EXERCISE GOAL
How many lines below contain the word "acestuia"? Give only the number.

+-------+

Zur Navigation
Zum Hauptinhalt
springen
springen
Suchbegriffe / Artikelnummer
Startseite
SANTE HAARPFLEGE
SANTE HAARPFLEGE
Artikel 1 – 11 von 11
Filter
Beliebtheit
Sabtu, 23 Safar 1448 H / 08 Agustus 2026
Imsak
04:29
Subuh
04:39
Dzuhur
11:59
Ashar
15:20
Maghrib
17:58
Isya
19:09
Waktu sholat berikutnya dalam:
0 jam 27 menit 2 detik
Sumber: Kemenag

+-------+

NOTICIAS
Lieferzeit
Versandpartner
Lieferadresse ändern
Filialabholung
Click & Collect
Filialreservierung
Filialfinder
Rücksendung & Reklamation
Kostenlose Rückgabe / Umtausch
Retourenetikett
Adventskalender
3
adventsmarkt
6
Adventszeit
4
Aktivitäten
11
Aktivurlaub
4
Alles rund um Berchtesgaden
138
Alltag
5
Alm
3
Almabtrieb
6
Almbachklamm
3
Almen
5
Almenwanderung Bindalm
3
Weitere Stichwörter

+-------+

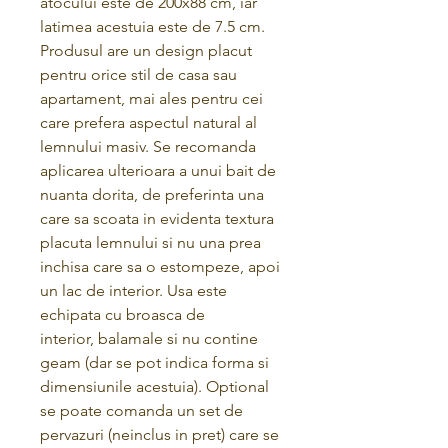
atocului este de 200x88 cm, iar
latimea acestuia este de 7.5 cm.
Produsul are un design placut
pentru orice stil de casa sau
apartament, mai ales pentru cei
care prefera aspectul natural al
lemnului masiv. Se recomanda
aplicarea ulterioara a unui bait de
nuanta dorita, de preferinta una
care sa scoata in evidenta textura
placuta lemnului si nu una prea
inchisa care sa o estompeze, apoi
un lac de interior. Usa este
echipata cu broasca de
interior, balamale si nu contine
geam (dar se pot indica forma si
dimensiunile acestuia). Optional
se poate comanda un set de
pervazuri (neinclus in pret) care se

+-------+

TASK RESPONSE
2